- _Exercise instructions_
Copy each line below containing "адресу".

──────── Excerpted data ────────

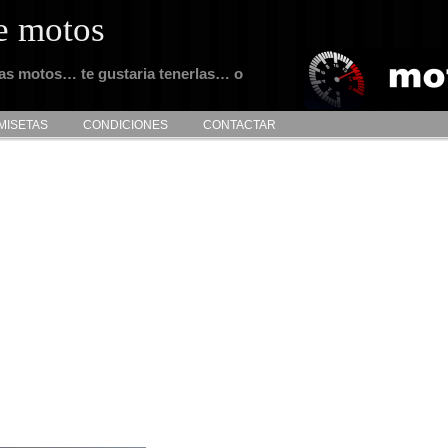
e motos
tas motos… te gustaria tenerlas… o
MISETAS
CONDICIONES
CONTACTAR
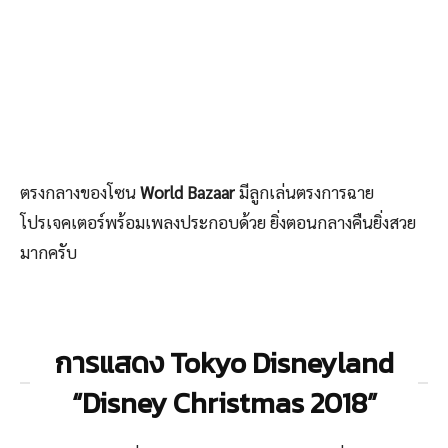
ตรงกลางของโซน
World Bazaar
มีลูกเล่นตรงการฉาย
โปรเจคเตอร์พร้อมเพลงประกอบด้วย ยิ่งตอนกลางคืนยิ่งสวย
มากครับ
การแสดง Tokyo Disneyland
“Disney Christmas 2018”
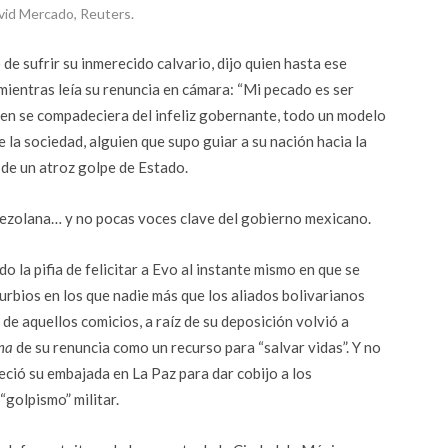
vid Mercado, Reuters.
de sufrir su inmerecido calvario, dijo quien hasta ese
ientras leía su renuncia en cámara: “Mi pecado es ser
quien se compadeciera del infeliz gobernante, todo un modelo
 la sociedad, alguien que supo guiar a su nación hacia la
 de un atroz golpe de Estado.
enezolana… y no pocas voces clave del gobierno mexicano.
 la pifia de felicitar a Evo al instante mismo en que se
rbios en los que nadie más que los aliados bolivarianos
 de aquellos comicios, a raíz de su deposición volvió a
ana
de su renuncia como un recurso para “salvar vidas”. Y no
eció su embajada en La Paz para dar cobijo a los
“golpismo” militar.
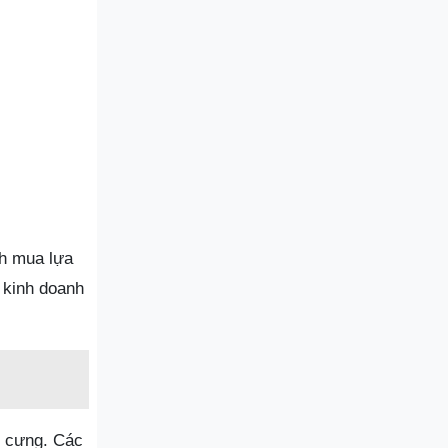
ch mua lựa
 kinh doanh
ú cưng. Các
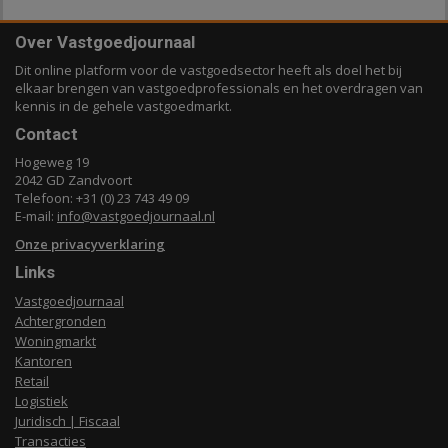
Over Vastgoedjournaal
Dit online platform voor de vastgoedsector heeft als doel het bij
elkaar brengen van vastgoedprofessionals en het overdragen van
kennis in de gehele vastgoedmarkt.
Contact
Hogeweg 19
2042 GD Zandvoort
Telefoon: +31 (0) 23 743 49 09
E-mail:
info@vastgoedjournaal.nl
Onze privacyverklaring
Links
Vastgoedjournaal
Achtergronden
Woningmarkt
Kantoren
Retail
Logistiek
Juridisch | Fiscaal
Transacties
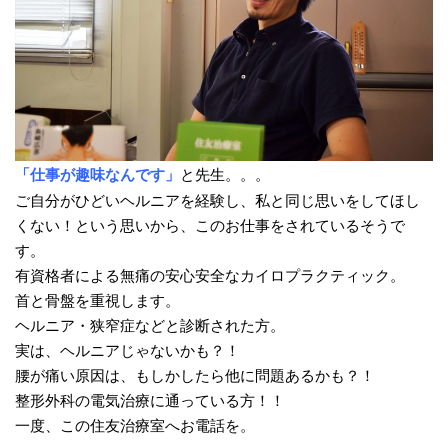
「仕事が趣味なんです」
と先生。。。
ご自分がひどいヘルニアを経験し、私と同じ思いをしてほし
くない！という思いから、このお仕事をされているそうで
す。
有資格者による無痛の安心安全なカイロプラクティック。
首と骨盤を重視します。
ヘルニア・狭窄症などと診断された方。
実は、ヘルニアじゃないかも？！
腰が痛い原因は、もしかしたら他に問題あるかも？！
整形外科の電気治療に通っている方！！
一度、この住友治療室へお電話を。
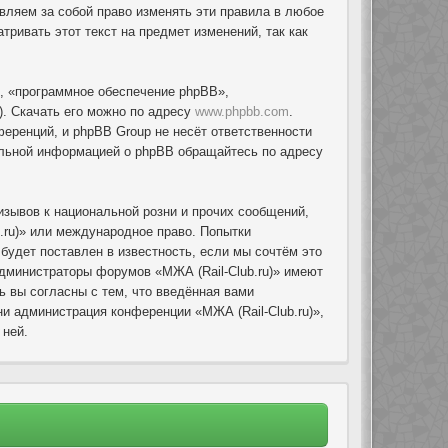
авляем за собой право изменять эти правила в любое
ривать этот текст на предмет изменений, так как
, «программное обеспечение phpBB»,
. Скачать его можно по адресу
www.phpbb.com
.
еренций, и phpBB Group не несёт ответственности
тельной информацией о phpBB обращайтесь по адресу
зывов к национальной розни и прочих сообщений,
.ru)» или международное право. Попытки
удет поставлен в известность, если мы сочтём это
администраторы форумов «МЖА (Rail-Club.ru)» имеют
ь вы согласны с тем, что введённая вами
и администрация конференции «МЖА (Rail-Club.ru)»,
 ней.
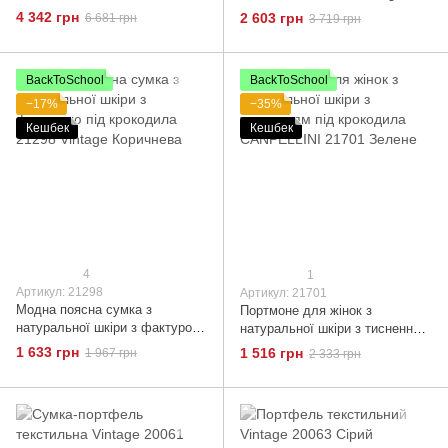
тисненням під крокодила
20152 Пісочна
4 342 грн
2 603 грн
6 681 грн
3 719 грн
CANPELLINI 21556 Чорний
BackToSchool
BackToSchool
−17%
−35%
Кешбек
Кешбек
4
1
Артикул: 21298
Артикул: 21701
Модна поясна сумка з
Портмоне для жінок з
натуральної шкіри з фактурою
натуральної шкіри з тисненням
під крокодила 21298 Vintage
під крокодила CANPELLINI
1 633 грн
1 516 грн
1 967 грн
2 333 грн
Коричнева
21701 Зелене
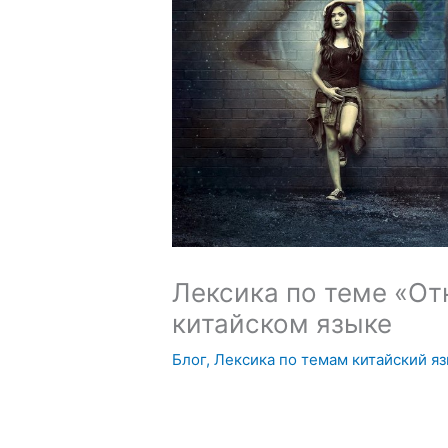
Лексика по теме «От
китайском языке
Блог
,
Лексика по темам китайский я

────────

- _Task solution_
. Скачать его можно по адресу
тельной информацией о phpBB обращайтесь по адресу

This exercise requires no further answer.